Melanoma (Skin) Clinical Trial

Official title:
A Study of Subcutaneous "CYT 99 007" (Interleukin-7) in Conjunction With Peptide Immunization in Patients With Metastatic Melanoma

Clinical Trial Summary

RATIONALE: Interleukin-7 may stimulate a person's white blood cells to kill tumor cells. Vaccines made from peptides may make the body build an immune response to kill tumor cells. Combining interleukin-7 with vaccine therapy may kill more tumor cells.

PURPOSE: This phase I trial is studying the side effects and best dose of interleukin-7 when given with vaccine therapy in treating patients with metastatic melanoma.

Clinical Trial Description

OBJECTIVES:

Primary

- Determine the maximum tolerated dose of interleukin-7 (IL-7) when administered with melanoma peptide vaccine emulsified in Montanide ISA-51 in patients with metastatic melanoma.

- Determine the safety of this regimen in these patients.

Secondary

- Determine the biological effects of this regimen on T-cell function and phenotype at various doses and at the optimal biological dose in these patients.
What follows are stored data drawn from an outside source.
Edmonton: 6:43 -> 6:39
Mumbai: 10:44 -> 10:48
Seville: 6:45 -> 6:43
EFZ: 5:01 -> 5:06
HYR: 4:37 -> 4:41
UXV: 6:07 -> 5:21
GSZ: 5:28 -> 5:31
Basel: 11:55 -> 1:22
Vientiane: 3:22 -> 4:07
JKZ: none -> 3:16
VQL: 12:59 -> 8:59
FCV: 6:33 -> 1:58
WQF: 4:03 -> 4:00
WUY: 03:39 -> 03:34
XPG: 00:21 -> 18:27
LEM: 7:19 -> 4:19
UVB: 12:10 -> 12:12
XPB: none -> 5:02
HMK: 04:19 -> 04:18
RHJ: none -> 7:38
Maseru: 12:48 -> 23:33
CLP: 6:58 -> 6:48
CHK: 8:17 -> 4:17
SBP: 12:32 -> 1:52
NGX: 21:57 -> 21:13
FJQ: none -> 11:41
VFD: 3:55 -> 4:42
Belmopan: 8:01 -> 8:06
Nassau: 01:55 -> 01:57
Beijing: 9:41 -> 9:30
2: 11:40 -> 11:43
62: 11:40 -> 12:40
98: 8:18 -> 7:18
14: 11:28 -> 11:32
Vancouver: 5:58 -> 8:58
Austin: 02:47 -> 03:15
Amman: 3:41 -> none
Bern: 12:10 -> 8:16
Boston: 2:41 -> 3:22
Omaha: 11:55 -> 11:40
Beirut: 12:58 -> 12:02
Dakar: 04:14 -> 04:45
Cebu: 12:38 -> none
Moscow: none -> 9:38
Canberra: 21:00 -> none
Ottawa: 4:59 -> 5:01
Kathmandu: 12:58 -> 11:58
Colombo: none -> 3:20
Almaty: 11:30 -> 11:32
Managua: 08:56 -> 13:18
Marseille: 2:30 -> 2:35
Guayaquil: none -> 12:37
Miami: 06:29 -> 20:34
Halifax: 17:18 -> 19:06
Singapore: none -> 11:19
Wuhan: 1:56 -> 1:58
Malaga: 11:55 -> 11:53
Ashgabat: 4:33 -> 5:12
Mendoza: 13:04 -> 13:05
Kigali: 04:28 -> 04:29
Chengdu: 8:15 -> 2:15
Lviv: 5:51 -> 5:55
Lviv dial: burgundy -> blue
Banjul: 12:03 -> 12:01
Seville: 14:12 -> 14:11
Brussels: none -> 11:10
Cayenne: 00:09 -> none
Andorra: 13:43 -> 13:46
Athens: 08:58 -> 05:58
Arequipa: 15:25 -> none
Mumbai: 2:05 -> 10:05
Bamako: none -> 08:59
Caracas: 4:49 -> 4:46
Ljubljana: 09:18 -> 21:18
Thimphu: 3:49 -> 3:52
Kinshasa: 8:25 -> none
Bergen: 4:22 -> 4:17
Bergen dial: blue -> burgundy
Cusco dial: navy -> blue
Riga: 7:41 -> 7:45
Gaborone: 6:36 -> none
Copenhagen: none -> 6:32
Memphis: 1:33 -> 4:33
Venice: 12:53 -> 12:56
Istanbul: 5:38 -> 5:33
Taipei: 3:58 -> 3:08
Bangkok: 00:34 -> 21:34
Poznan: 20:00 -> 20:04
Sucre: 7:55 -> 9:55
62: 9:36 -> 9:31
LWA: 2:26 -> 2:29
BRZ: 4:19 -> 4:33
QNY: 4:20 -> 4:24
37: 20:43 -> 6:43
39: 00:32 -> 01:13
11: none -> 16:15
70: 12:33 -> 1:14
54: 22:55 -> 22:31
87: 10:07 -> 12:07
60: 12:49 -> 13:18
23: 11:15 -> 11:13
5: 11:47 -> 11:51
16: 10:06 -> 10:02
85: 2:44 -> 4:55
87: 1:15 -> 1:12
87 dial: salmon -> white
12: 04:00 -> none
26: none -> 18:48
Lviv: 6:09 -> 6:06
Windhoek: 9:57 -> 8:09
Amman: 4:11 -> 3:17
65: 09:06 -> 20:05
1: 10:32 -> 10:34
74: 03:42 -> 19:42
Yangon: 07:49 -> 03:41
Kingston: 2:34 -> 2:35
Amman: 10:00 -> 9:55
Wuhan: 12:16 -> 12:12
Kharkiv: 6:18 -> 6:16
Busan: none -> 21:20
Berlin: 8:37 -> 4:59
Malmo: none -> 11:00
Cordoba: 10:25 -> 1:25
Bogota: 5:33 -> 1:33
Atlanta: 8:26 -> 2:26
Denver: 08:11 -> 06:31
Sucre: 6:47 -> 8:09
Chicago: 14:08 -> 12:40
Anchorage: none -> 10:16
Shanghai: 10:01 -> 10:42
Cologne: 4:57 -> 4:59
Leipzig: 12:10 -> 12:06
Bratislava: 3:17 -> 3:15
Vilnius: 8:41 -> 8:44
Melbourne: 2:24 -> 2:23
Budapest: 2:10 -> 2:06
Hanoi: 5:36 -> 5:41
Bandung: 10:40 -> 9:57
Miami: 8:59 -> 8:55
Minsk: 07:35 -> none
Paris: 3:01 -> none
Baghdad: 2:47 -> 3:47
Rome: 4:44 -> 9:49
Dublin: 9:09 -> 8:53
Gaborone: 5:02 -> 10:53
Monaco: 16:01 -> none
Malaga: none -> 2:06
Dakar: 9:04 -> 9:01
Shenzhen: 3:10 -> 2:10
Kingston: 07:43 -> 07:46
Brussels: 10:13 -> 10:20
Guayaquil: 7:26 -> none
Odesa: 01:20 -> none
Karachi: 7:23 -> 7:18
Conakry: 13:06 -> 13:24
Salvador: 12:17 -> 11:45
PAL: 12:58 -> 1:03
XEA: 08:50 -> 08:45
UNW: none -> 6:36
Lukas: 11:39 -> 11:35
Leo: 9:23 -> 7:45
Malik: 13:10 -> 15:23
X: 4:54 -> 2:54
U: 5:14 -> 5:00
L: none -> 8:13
- Determine the pharmacokinetic and pharmacodynamic characteristics of IL-7 in patients treated with this regimen.

- Determine the antitumor effects of IL-7, in terms of a dose-escalation strategy, in these patients.

OUTLINE: This is a dose-escalation study of interleukin-7 (IL-7).

Patients receive IL-7 subcutaneously (SC) on days 0, 3, 6, 9, 12, 15, 18, and 21. Patients also receive melanoma peptide vaccine comprising gp100 antigen and MART-1 antigen emulsified in Montanide ISA-51 SC on days 0, 7, 14, and 21 in the absence of disease progression or unacceptable toxicity.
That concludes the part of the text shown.